Grid coordinates can also be used to plot functions in a given coordinate range.


Ellipse:

   

ellipse = xx * 2 + 4 * yy * * 2

plt.contourf (x_1, y_1, ellipse, cmap = `jet` )

 
plt.colorbar ()
plt.show ()

Output:

Random data:

random_data = np.random.random (( 11 , 9 ))

plt.contourf (x_1, y_1, random_data, cmap = ` jet`

 
plt.colorbar ()
plt.show ()

Output:

Sine function:

sine = (np.sin (x_1 * * 2 + y_1 * * 2 )) / (x_1 * * 2 + y_1 * * 2 )

plt.contourf (x_1, y_1, sine, cmap = `jet`

  
plt.colorbar ()
plt.show ()

Output:

We can see that x_1 is a repetition matrix and y_1 is a repetition matrix. One row x_1 and one column y_1 is enough to determine the positions of all points, since other values ​​will be repeated over and over. So we can edit the above code like this:
x_1, y_1 = np.meshgrid (x, y, sparse = True)

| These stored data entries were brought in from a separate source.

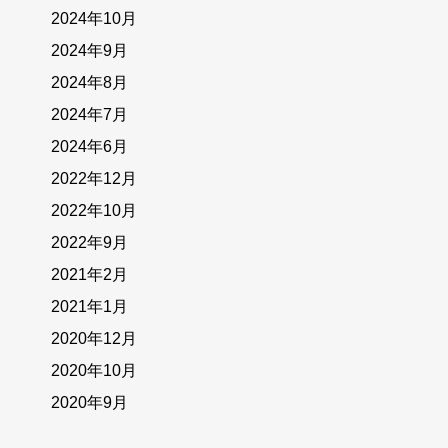
2024年10月
2024年9月
2024年8月
2024年7月
2024年6月
2022年12月
2022年10月
2022年9月
2021年2月
2021年1月
2020年12月
2020年10月
2020年9月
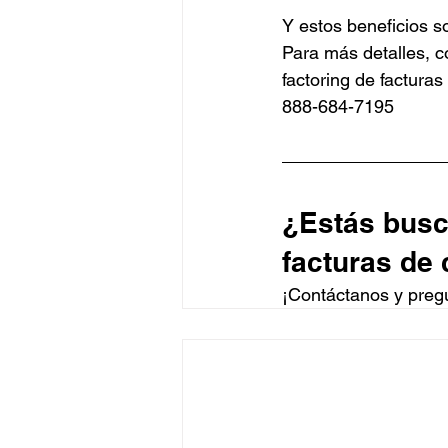
Y estos beneficios 
Para más detalles, 
factoring de facturas
888-684-7195
¿Estás busc
facturas de
¡Contáctanos
 y preg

This will give the following output :

 x_1 = [[-4. -3. -2. -one. 0. 1. 2. 3. 4.]] y_1 = [[-5.] [-4.] [-3.] [-2.] [-1.] [0.] [1.] [2 .] [3.] [4.] [5.]] 

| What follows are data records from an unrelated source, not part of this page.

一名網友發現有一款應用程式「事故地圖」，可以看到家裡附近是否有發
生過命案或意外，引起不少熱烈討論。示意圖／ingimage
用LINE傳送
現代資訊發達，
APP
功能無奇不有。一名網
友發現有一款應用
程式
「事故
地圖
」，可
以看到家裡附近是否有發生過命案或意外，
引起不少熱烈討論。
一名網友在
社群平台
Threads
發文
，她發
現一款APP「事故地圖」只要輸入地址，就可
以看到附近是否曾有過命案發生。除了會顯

The shape of x_1 has changed from (11, 9) to (1, 9), and the shape of y_1 has changed from (11, 9) to ( 11, 1)

The Indexing of the Matrix, however, is different. In fact, it is the exact opposite of Cartesian indexing. 

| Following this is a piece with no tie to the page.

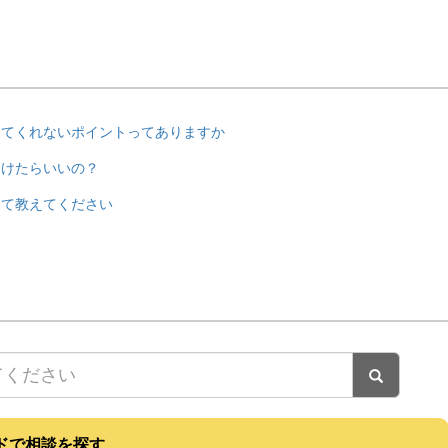
えてくれないポイントってありますか
つけたらいいの？
いて教えてください
ドで相談を探す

For the matrix shown above, for a given row, the Y-coordinate is incremented as 0, 1, 2, 3 from left to right, while for a given column, the X coordinate increases from top to bottom as 0, 1, 2.
The two 2D arrays returned from the matrix index will transpose the arrays generated by the previous program. The following code can be used to get the matrix indexing:

Exit:

 x_2 = [[-4. -four. -four. -four. -four. -four. -four. -four. -four. -four. -4.] [-3. -3. -3. -3. -3. -3. -3. -3. -3. -3. -3.] [-2. -2. -2. -2. -2. -2. -2. -2. -2. -2. -2.] [-1. -one. -one. -one. -one. -one. -one. -one. -one. -one. -1.] [0. 0. 0. 0. 0. 0. 0. 0. 0. 0. 0.] [1. 1. 1. 1. 1. 1. 1. 1. 1. 1. 1. 1 .] [2. 2. 2. 2. 2. 2. 2. 2. 2. 2. 2.] [3. 3. 3. 3. 3. 3. 3. 3. 3. 3. 3.] [4. 4. 4. 4. 4. 4. 4. 4. 4. 4. 4. 4.]] y_2 = [[-5. -four. -3. -2. -one. 0. 1. 2. 3. 4. 5.] [-5. -four. -3. -2. -one. 0. 1. 2. 3. 4. 5.] [-5. -four. -3. -2. -one. 0. 1. 2. 3. 4. 5.] [-5. -four. -3. -2. -one. 0. 1. 2. 3. 4. 5.] [-5. -four. -3. -2. -one. 0. 1. 2. 3. 4. 5.] [-5. -four. -3. -2. -one. 0. 1. 2. 3. 4. 5.] [-5. -four. -3. -2. -one. 0. 1. 2. 3. 4. 5.] [-5. -four. -3. -2. -one. 0. 1. 2. 3. 4. 5.] [-5. -four. -3. -2. -one. 0. 1. 2. 3. 4. 5.]] True True 

sparse = True can also be added to the grid function of the matrix indexing grid. In this case, x_2 will change from (9, 11) to (9, 1), and y_2 will change from (9, 11) to (1, 11).


# Example code to generate matrix index

import numpy as np

 

 

x = np.linspace ( - 4 , 4 , 9 )

# numpy.linspace creates an array
Number of 9 linear elements between
# -4 and 4, both inclusive

y = np.linspace ( - 5 , 5 , 11 )

 
# Grid function returns
# two 2D arrays

x_1, y_1 = np.meshgrid (x, y)

 

 

x_2, y_2 = np.meshgrid (x, y, indexing = `ij` )

  
# The next 2 lines check if x_2 and y are _2
# transpose x_1 and y_1 respectively

print ( "x_2 =" )

print (x_2)

print ( " y_2 = " )

print (y_2)

 
# np.all is a boolean value and operator;
# returns true if everything is correct.